* PROBLEM REQUIREMENTS:
Within the records below is a range that opens at the line with "2010-01 Repelen" and closes at the line with "Kemajuan Pendidikan". Return that range word for word, both ends included, and only that range.

WORKING DATA Start Marker

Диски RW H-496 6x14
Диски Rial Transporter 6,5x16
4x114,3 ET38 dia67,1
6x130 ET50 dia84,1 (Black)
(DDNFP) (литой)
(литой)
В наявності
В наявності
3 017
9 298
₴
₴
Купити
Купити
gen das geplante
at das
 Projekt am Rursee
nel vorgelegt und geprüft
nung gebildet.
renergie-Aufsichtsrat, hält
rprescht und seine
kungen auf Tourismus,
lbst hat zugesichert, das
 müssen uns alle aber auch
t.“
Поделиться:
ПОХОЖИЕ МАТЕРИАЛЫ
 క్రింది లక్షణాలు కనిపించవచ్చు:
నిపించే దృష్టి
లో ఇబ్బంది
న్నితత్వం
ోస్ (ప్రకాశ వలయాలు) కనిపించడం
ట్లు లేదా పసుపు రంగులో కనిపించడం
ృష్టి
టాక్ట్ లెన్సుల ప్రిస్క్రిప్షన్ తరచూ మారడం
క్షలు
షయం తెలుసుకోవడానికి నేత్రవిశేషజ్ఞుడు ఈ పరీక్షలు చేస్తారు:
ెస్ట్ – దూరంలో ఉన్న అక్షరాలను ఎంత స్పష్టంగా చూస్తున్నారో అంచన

WORKING DATA End Marker
WORKING DATA Start Marker

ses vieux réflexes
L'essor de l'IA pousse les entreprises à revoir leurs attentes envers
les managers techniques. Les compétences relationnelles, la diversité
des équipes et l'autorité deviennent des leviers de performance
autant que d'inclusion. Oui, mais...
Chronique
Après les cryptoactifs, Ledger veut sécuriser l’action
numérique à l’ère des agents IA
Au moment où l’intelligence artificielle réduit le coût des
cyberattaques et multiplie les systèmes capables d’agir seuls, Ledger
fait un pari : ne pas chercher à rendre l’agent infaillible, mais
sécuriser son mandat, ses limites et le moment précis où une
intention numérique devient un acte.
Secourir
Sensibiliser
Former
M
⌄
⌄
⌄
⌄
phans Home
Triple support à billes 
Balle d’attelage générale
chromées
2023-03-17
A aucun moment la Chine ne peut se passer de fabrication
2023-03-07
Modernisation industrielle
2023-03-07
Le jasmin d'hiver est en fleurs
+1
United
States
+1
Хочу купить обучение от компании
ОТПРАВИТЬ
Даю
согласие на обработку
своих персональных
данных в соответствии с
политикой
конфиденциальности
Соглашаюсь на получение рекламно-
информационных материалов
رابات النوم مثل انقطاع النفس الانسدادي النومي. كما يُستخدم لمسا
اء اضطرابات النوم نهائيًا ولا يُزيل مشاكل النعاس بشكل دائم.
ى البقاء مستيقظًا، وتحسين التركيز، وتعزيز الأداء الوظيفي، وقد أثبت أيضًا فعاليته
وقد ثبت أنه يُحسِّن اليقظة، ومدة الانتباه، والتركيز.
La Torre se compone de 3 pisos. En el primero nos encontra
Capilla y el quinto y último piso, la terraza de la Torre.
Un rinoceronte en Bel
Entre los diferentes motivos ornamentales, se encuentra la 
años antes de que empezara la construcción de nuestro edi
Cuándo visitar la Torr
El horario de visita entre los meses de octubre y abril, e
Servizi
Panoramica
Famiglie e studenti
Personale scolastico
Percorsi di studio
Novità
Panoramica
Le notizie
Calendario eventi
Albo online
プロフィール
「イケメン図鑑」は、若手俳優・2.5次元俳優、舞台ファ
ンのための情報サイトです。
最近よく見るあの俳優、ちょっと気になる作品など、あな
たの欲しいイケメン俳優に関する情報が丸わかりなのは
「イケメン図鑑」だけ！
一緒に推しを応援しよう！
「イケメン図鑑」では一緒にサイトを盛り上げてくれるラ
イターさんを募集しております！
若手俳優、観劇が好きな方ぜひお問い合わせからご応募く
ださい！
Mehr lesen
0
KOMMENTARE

WORKING DATA End Marker
WORKING DATA Start Marker

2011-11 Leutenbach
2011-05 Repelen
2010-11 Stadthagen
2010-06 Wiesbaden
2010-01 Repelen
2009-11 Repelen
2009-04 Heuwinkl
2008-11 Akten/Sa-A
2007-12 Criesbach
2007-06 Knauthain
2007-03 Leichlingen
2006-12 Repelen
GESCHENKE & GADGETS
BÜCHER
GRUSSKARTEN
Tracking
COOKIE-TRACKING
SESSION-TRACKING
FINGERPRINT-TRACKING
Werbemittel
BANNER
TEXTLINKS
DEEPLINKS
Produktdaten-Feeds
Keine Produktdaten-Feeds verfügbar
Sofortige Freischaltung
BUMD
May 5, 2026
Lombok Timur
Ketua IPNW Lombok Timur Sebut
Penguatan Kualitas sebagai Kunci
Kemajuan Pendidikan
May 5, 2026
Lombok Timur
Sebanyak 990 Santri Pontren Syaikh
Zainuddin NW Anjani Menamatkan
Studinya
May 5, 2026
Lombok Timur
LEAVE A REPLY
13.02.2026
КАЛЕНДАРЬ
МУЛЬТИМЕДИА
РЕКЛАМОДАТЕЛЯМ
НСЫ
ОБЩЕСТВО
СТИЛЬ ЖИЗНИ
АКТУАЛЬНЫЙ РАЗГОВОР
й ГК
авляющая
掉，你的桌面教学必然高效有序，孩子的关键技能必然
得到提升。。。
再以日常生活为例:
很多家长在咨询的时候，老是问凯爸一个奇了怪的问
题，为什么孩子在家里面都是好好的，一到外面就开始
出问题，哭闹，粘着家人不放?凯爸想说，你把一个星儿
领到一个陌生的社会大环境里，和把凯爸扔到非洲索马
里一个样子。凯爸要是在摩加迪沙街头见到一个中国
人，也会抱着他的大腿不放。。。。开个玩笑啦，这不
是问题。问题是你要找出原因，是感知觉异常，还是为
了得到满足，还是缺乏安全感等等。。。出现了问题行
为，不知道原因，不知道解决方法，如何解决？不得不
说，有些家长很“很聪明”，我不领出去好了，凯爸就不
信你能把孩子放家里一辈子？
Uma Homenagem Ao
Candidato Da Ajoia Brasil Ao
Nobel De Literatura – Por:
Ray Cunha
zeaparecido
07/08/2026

WORKING DATA End Marker

* RESPONSE BOX:
2010-01 Repelen
2009-11 Repelen
2009-04 Heuwinkl
2008-11 Akten/Sa-A
2007-12 Criesbach
2007-06 Knauthain
2007-03 Leichlingen
2006-12 Repelen
GESCHENKE & GADGETS
BÜCHER
GRUSSKARTEN
Tracking
COOKIE-TRACKING
SESSION-TRACKING
FINGERPRINT-TRACKING
Werbemittel
BANNER
TEXTLINKS
DEEPLINKS
Produktdaten-Feeds
Keine Produktdaten-Feeds verfügbar
Sofortige Freischaltung
BUMD
May 5, 2026
Lombok Timur
Ketua IPNW Lombok Timur Sebut
Penguatan Kualitas sebagai Kunci
Kemajuan Pendidikan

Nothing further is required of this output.